Task objective: Please return the data word for word and leave out any picture it contains.

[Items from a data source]

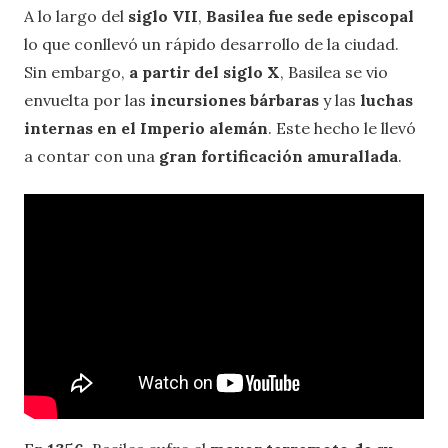
A lo largo del
siglo VII
,
Basilea fue sede episcopal
lo que conllevó un rápido desarrollo de la ciudad.
Sin embargo,
a partir del siglo X
, Basilea se vio
envuelta por las
incursiones bárbaras
y las
luchas
internas en el Imperio alemán
. Este hecho le llevó
a contar con una
gran fortificación amurallada
.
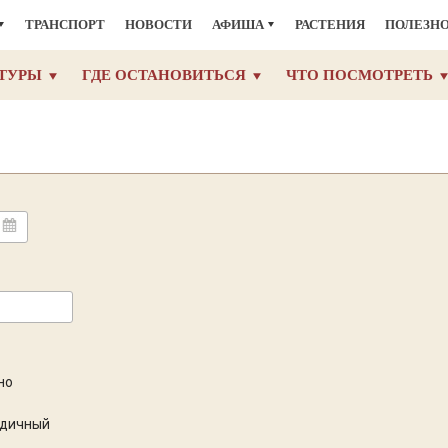
ТРАНСПОРТ
НОВОСТИ
АФИША
РАСТЕНИЯ
ПОЛЕЗН
ТУРЫ
ГДЕ ОСТАНОВИТЬСЯ
ЧТО ПОСМОТРЕТЬ
но
одичный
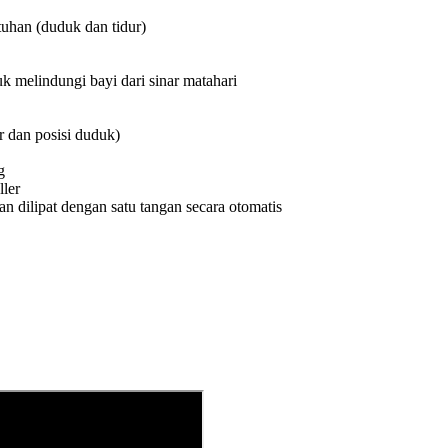
tuhan (duduk dan tidur)
k melindungi bayi dari sinar matahari
r dan posisi duduk)
g
ller
 dilipat dengan satu tangan secara otomatis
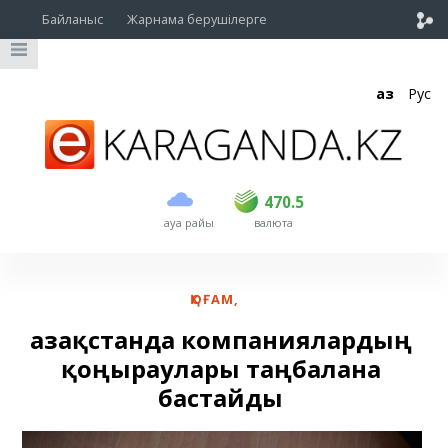
Байланыс
Жарнама берушілерге
Қаз
Рус
сатып алу
сату
USD
469.5
470.5
470.5
ауа райы
валюта
EUR
539
543
RUB
5.45
5.53
ҚОҒАМ
,
Қазақстанда компаниялардың
қоңыраулары таңбалана
бастайды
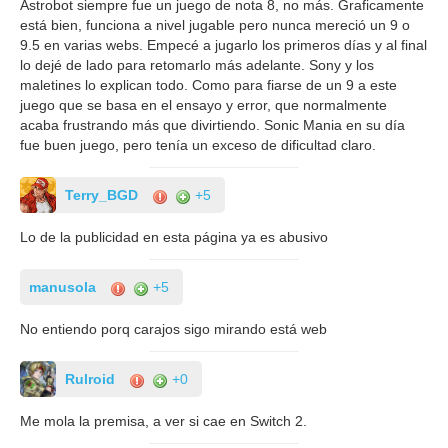
Astrobot siempre fue un juego de nota 8, no más. Graficamente
está bien, funciona a nivel jugable pero nunca mereció un 9 o
9.5 en varias webs. Empecé a jugarlo los primeros días y al final
lo dejé de lado para retomarlo más adelante. Sony y los
maletines lo explican todo. Como para fiarse de un 9 a este
juego que se basa en el ensayo y error, que normalmente
acaba frustrando más que divirtiendo. Sonic Mania en su día
fue buen juego, pero tenía un exceso de dificultad claro.
Terry_BGD
+5
Lo de la publicidad en esta página ya es abusivo
manusola
+5
No entiendo porq carajos sigo mirando está web
Rulroid
+0
Me mola la premisa, a ver si cae en Switch 2.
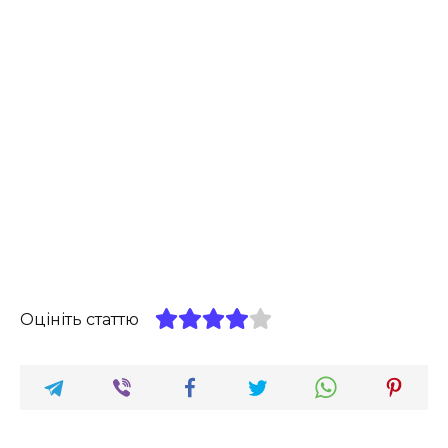
Оцініть статтю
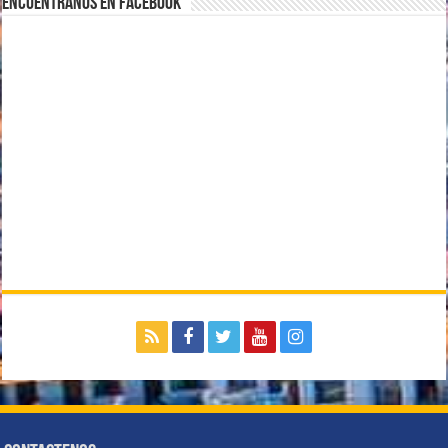
Encuentranos en Facebook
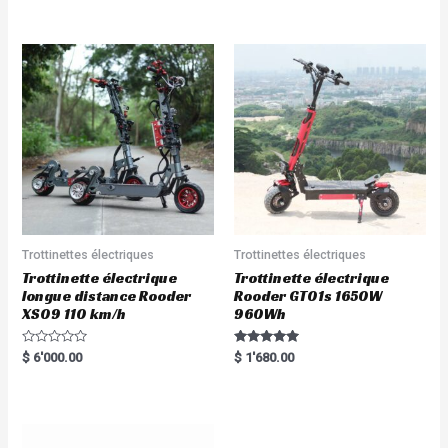
5.00
5.00
out of 5
out of 5
Trottinettes électriques
Trottinettes électriques
Trottinette électrique
Trottinette électrique
longue distance Rooder
Rooder GT01s 1650W
XS09 110 km/h
960Wh
R
Rated
$
6'000.00
$
1'680.00
a
5.00
t
out of 5
e
d
0
o
u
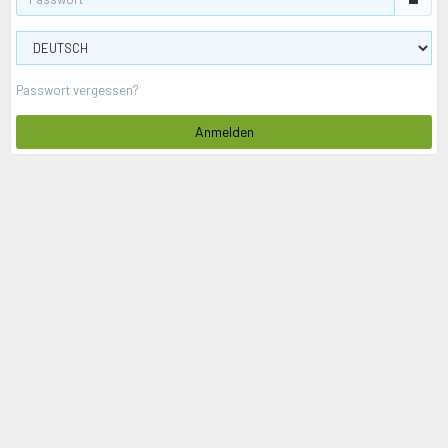
Passwort vergessen?
Anmelden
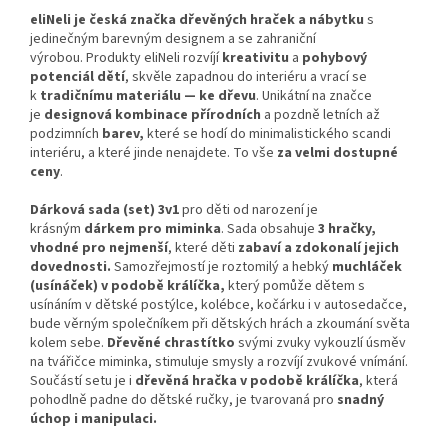
eliNeli je česká značka dřevěných hraček a nábytku
s
jedinečným barevným designem a se zahraniční
výrobou. Produkty eliNeli rozvíjí
kreativitu
a
pohybový
potenciál dětí
, skvěle zapadnou do interiéru a vrací se
k
tradičnímu materiálu — ke dřevu
. Unikátní na značce
je
designová kombinace přírodních
a pozdně letních až
podzimních
barev,
které se hodí do minimalistického scandi
interiéru, a které jinde nenajdete. To vše
za velmi dostupné
ceny
.
Dárková sada (set) 3v1
pro děti od narození je
krásným
dárkem pro miminka
. Sada obsahuje
3 hračky,
vhodné pro nejmenší
, které děti
zabaví a zdokonalí jejich
dovednosti.
Samozřejmostí je roztomilý a hebký
muchláček
(usínáček) v podobě králíčka,
který pomůže dětem s
usínáním v dětské postýlce, kolébce, kočárku i v autosedačce,
bude věrným společníkem při dětských hrách a zkoumání světa
kolem sebe.
Dřevěné chrastítko
svými zvuky vykouzlí úsměv
na tvářičce miminka, stimuluje smysly a rozvíjí zvukové vnímání.
Součástí setu je i
dřevěná hračka v podobě králíčka
, která
pohodlně padne do dětské ručky, je tvarovaná pro
snadný
úchop i manipulaci.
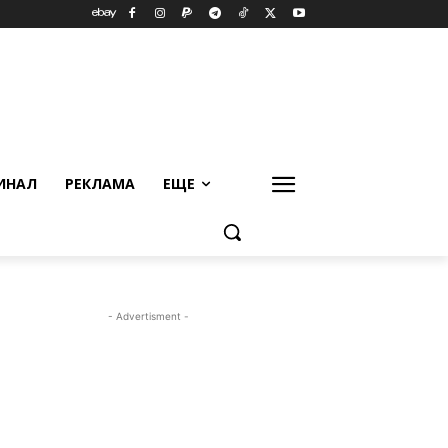
ИНАЛ
РЕКЛАМА
ЕЩЕ
- Advertisment -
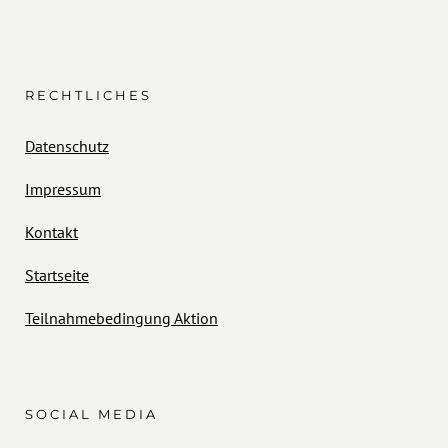
RECHTLICHES
Datenschutz
Impressum
Kontakt
Startseite
Teilnahmebedingung Aktion
SOCIAL MEDIA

Result of this task:
A lo largo del
siglo VII
,
Basilea fue sede episcopal
lo que conllevó un rápido desarrollo de la ciudad.
Sin embargo,
a partir del siglo X
, Basilea se vio
envuelta por las
incursiones bárbaras
y las
luchas
internas en el Imperio alemán
. Este hecho le llevó
a contar con una
gran fortificación amurallada
.
ТРАНСПОРТ
НОВОСТИ
АФИША
РАСТЕНИЯ
ПОЛЕЗН
ТУРЫ
ГДЕ ОСТАНОВИТЬСЯ
ЧТО ПОСМОТРЕТЬ
но
одичный
tuhan (duduk dan tidur)
k melindungi bayi dari sinar matahari
r dan posisi duduk)
g
ller
 dilipat dengan satu tangan secara otomatis
Байланыс
Жарнама берушілерге
Қаз
Рус
сатып алу
сату
USD
469.5
470.5
470.5
ауа райы
валюта
EUR
539
543
RUB
5.45
5.53
ҚОҒАМ
,
Қазақстанда компаниялардың
қоңыраулары таңбалана
бастайды
Astrobot siempre fue un juego de nota 8, no más. Graficamente
está bien, funciona a nivel jugable pero nunca mereció un 9 o
9.5 en varias webs. Empecé a jugarlo los primeros días y al final
lo dejé de lado para retomarlo más adelante. Sony y los
maletines lo explican todo. Como para fiarse de un 9 a este
juego que se basa en el ensayo y error, que normalmente
acaba frustrando más que divirtiendo. Sonic Mania en su día
fue buen juego, pero tenía un exceso de dificultad claro.
Terry_BGD
+5
Lo de la publicidad en esta página ya es abusivo
manusola
+5
No entiendo porq carajos sigo mirando está web
Rulroid
+0
Me mola la premisa, a ver si cae en Switch 2.
Оцініть статтю
Encuentranos en Facebook
5.00
5.00
out of 5
out of 5
Trottinettes électriques
Trottinettes électriques
Trottinette électrique
Trottinette électrique
longue distance Rooder
Rooder GT01s 1650W
XS09 110 km/h
960Wh
R
Rated
$
6'000.00
$
1'680.00
a
5.00
t
out of 5
e
d
0
o
u
Passwort vergessen?
Anmelden
eliNeli je česká značka dřevěných hraček a nábytku
s
jedinečným barevným designem a se zahraniční
výrobou. Produkty eliNeli rozvíjí
kreativitu
a
pohybový
potenciál dětí
, skvěle zapadnou do interiéru a vrací se
k
tradičnímu materiálu — ke dřevu
. Unikátní na značce
je
designová kombinace přírodních
a pozdně letních až
podzimních
barev,
které se hodí do minimalistického scandi
interiéru, a které jinde nenajdete. To vše
za velmi dostupné
ceny
.
Dárková sada (set) 3v1
pro děti od narození je
krásným
dárkem pro miminka
. Sada obsahuje
3 hračky,
vhodné pro nejmenší
, které děti
zabaví a zdokonalí jejich
dovednosti.
Samozřejmostí je roztomilý a hebký
muchláček
(usínáček) v podobě králíčka,
který pomůže dětem s
usínáním v dětské postýlce, kolébce, kočárku i v autosedačce,
bude věrným společníkem při dětských hrách a zkoumání světa
kolem sebe.
Dřevěné chrastítko
svými zvuky vykouzlí úsměv
na tvářičce miminka, stimuluje smysly a rozvíjí zvukové vnímání.
Součástí setu je i
dřevěná hračka v podobě králíčka
, která
pohodlně padne do dětské ručky, je tvarovaná pro
snadný
úchop i manipulaci.
ИНАЛ
РЕКЛАМА
ЕЩЕ
- Advertisment -
RECHTLICHES
Datenschutz
Impressum
Kontakt
Startseite
Teilnahmebedingung Aktion
SOCIAL MEDIA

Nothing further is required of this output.